It is an arrow view. In FIG. 1, reference numeral 36 denotes a bearing holder attached to the movable platen 1 via a bracket 50. Reference numeral 31 denotes a servo motor as a drive source of the ejector rod 43, which is supported by a bearing holder.
The ball screw shaft 32 (FIG. 4) attached to the servomotor 31 is rotated by the servomotor 31. 33
Is a ball nut screwed into the ball screw shaft 32.
Reference numeral 34 denotes a moving member (hereinafter, a ball nut holder) that supports the ball nut 33, and is movable in the direction of arrow a in FIG. 1 while being guided by a guide post 37 provided on a bearing holder 36. The ball screw shaft 32 is a bearing 35
(FIG. 4). Bearing 35
Are supported in the bearing holder 36.

Reference numeral 38 denotes a link attached downward to both ends of the ball nut holder 34.
9 is pin-connected, and a link 40 is pin-connected to the tip of the link 39. The link 40 is connected to a shaft 42 by a pin 41, and an ejector rod 43 is connected to a tip (lower end) of the shaft 42. Reference numeral 44 denotes a guide plate that guides the shaft 42 in the vertical direction, and is mounted on the movable platen 1. Reference numeral 45 denotes a link mechanism support mounted on the movable platen 1, and supports an intermediate position of the link 39 with a pin 45a. 46 is a servo motor control driver.

The ejector rod 43 having the above configuration
Works as follows. (Operation of Ejector) The following operation is performed in response to a command from the control driver 46. With the rotation of the servo motor 31,
By turning the ball screw shaft 32, the ball nut 33
Is converted into a linear motion in the vertical direction. As the servomotor 31 rotates forward and backward, the ball nut holder 34 guided by the guide post 37 moves vertically (arrow a) as shown in FIG. . The operation is transmitted to the link 39 via the link 38 connected to the ball nut holder 34, the link 39, and then transmitted to the shaft 42 by the link 40. Therefore, the ejector rod 43 attached to the shaft 42 with the screw 47 moves up and down (arrow b) as shown in the figure to operate the ejector plate 48.
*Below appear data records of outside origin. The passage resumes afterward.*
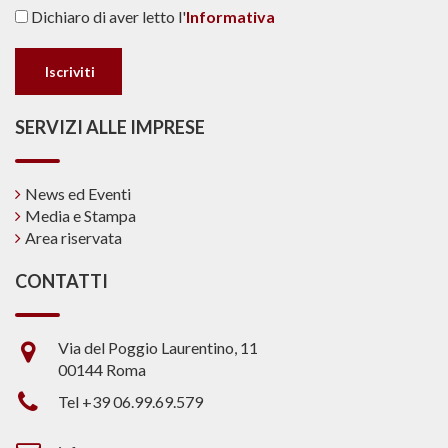
Dichiaro di aver letto l'
Informativa
SERVIZI ALLE IMPRESE
News ed Eventi
Media e Stampa
Area riservata
CONTATTI
Via del Poggio Laurentino, 11
00144 Roma
Tel +39 06.99.69.579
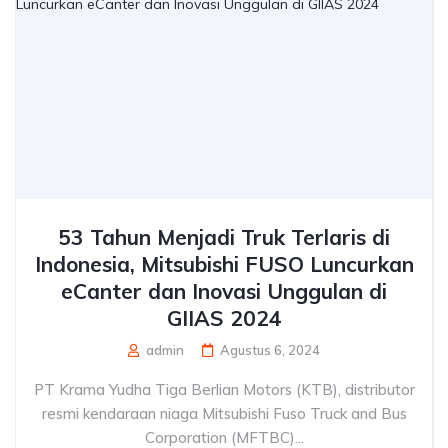
53 Tahun Menjadi Truk Terlaris di
Indonesia, Mitsubishi FUSO Luncurkan
eCanter dan Inovasi Unggulan di
GIIAS 2024
admin
Agustus 6, 2024
PT Krama Yudha Tiga Berlian Motors (KTB), distributor
resmi kendaraan niaga Mitsubishi Fuso Truck and Bus
Corporation (MFTBC)...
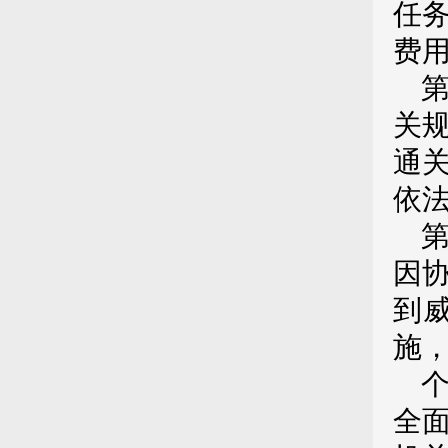
任
费
关
通
依
因
到
施
全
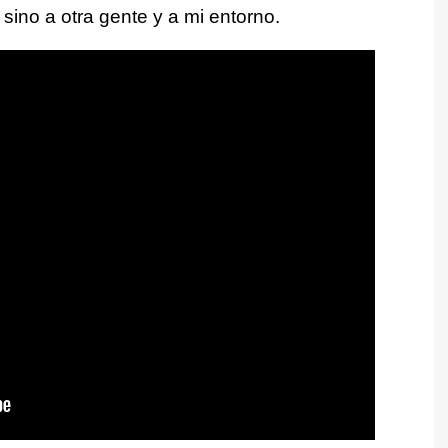
 sino a otra gente y a mi entorno.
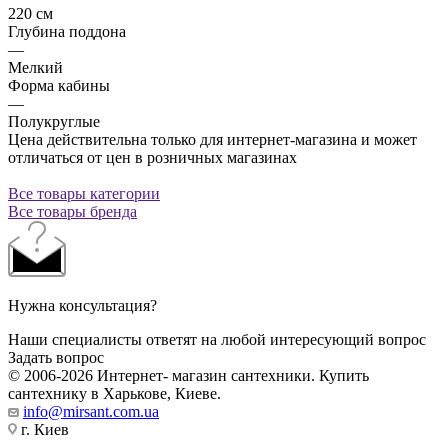
220 см
Глубина поддона
—
Мелкий
Форма кабины
—
Полукруглые
Цена действительна только для интернет-магазина и может
отличаться от цен в розничных магазинах
Все товары категории
Все товары бренда
Нужна консультация?
Наши специалисты ответят на любой интересующий вопрос
Задать вопрос
© 2006-2026 Интернет- магазин сантехники. Купить
сантехнику в Харькове, Киеве.
info@mirsant.com.ua
г. Киев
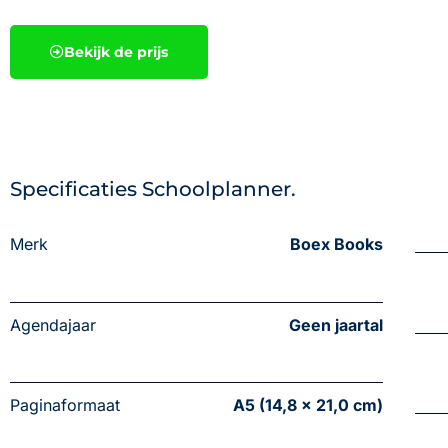
Bekijk de prijs
Specificaties Schoolplanner.
Merk
Boex Books
Agendajaar
Geen jaartal
Paginaformaat
A5 (14,8 x 21,0 cm)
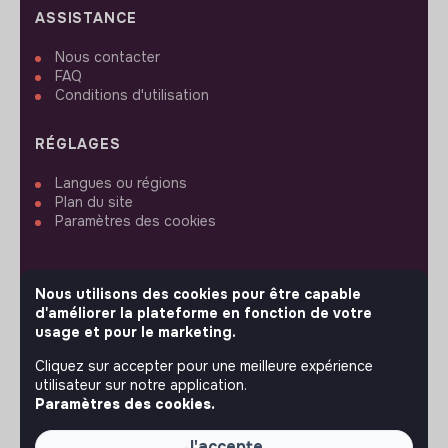
ASSISTANCE
Nous contacter
FAQ
Conditions d'utilisation
RÉGLAGES
Langues ou régions
Plan du site
Paramètres des cookies
Nous utilisons des cookies pour être capable
d'améliorer la plateforme en fonction de votre
SUIVEZ-NOUS
usage et pour le marketing.
Cliquez sur accepter pour une meilleure expérience
utilisateur sur notre application.
© 2026 jobs that makesense.
Paramètres des cookies.
J'accepte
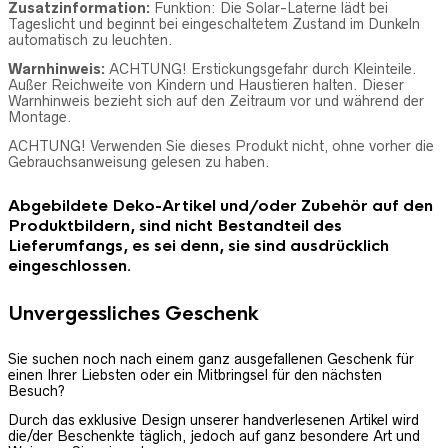
Zusatzinformation:
Funktion:
Die Solar-Laterne lädt bei
Tageslicht und beginnt bei eingeschaltetem Zustand im Dunkeln
automatisch zu leuchten.
Warnhinweis:
ACHTUNG! Erstickungsgefahr durch Kleinteile.
Außer Reichweite von Kindern und Haustieren halten. Dieser
Warnhinweis bezieht sich auf den Zeitraum vor und während der
Montage.
ACHTUNG! Verwenden Sie dieses Produkt nicht, ohne vorher die
Gebrauchsanweisung gelesen zu haben.
Abgebildete Deko-Artikel und/oder Zubehör auf den
Produktbildern, sind nicht Bestandteil des
Lieferumfangs, es sei denn, sie sind ausdrücklich
eingeschlossen.
Unvergessliches Geschenk
Sie suchen noch nach einem ganz ausgefallenen Geschenk für
einen Ihrer Liebsten oder ein Mitbringsel für den nächsten
Besuch?
Durch das exklusive Design unserer handverlesenen Artikel wird
die/der Beschenkte täglich, jedoch auf ganz besondere Art und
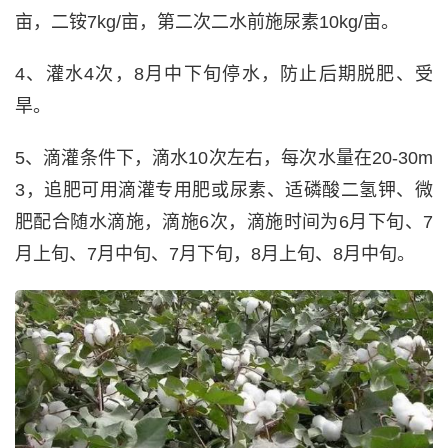
亩，二铵7kg/亩，第二次二水前施尿素10kg/亩。
4、灌水4次，8月中下旬停水，防止后期脱肥、受
旱。
5、滴灌条件下，滴水10次左右，每次水量在20-30m
3，追肥可用滴灌专用肥或尿素、适磷酸二氢钾、微
肥配合随水滴施，滴施6次，滴施时间为6月下旬、7
月上旬、7月中旬、7月下旬，8月上旬、8月中旬。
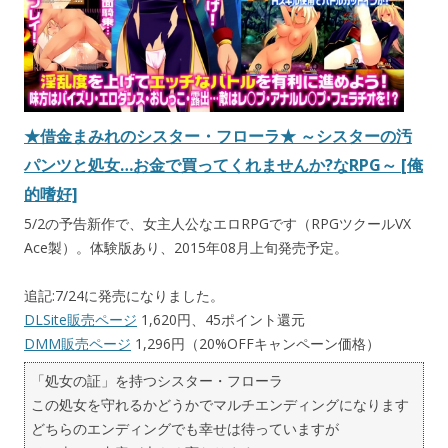
★借金まみれのシスター・フローラ★ ～シスターの汚
パンツと処女…お金で買ってくれませんか?なRPG～ [俺
的嗜好]
5/2の予告新作で、女主人公なエロRPGです（RPGツクールVX
Ace製）。体験版あり、2015年08月上旬発売予定。
追記:7/24に発売になりました。
DLSite販売ページ
1,620円、45ポイント還元
DMM販売ページ
1,296円（20%OFFキャンペーン価格）
「処女の証」を持つシスター・フローラ
この処女を守れるかどうかでマルチエンディングになります
どちらのエンディングでも幸せは待っていますが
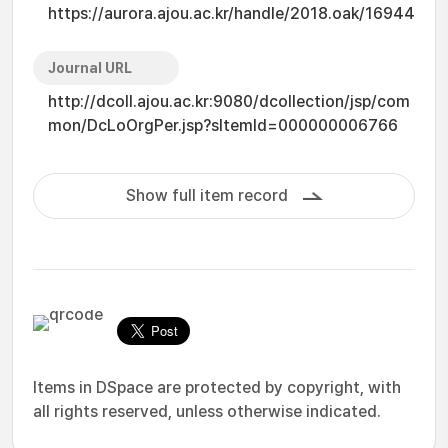
https://aurora.ajou.ac.kr/handle/2018.oak/16944
Journal URL
http://dcoll.ajou.ac.kr:9080/dcollection/jsp/com
mon/DcLoOrgPer.jsp?sItemId=000000006766
Show full item record
Items in DSpace are protected by copyright, with
all rights reserved, unless otherwise indicated.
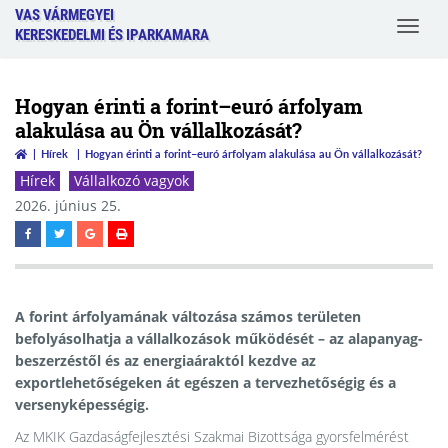
VAS VÁRMEGYEI
Toggle
KERESKEDELMI ÉS IPARKAMARA
navigat
Hogyan érinti a forint–euró árfolyam
alakulása au Ön vállalkozását?
Hírek
Hogyan érinti a forint–euró árfolyam alakulása au Ön vállalkozását?
Hírek
Vállalkozó vagyok
2026. június 25.
A forint árfolyamának változása számos területen
befolyásolhatja a vállalkozások működését – az alapanyag-
beszerzéstől és az energiaáraktól kezdve az
exportlehetőségeken át egészen a tervezhetőségig és a
versenyképességig.
Az MKIK Gazdaságfejlesztési Szakmai Bizottsága gyorsfelmérést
With the above configuration, the two ejector rods 43, 43 can be arranged on both sides of the screw assembly 49, and the operation of the two ejector rods 43 is to simultaneously operate two links with one drive source. As a result, the ejector plates 48 are operated in perfect synchronism, and the ejector plates 48 are evenly pressed and operated. This tuning operation is performed by the ejector plate 48.
At the same time, the two ejector rods 43 need to be aligned so that the tip positions of the two ejector rods 43 are aligned.
The connection of the third shaft 42 to the shaft 42 is of a screw-in type using a screw 47, whereby the tip positions of the two ejector rods 43 can be adjusted.

In the above description, the servo motor 31 has been described as a drive source. However, any drive that operates the ejector rod 43 via a link mechanism may be used. For example, a hydraulic cylinder may be used as a drive source. Further, a screw jack or a rack-pinion method is also possible. Also, the case where the number of ejector rods is two has been described, but three or more ejector rods may be used. In this case, the number of links may be increased according to the number of ejector rods.

[0016]

According to the present invention, the linear motion of the drive source is controlled by a plurality of ejector rods 43 via the links 38, 39 and 40.
Transmitted simultaneously. Further, since the ejector rod 43 is connected to the shaft 42 by the screw 47, the tips of the plurality of ejector rods 43 can be adjusted. With these configurations,
The plurality of ejector rods 43 move in synchronization with each other, thereby preventing a non-synchronization failure as in the conventional hydraulic type.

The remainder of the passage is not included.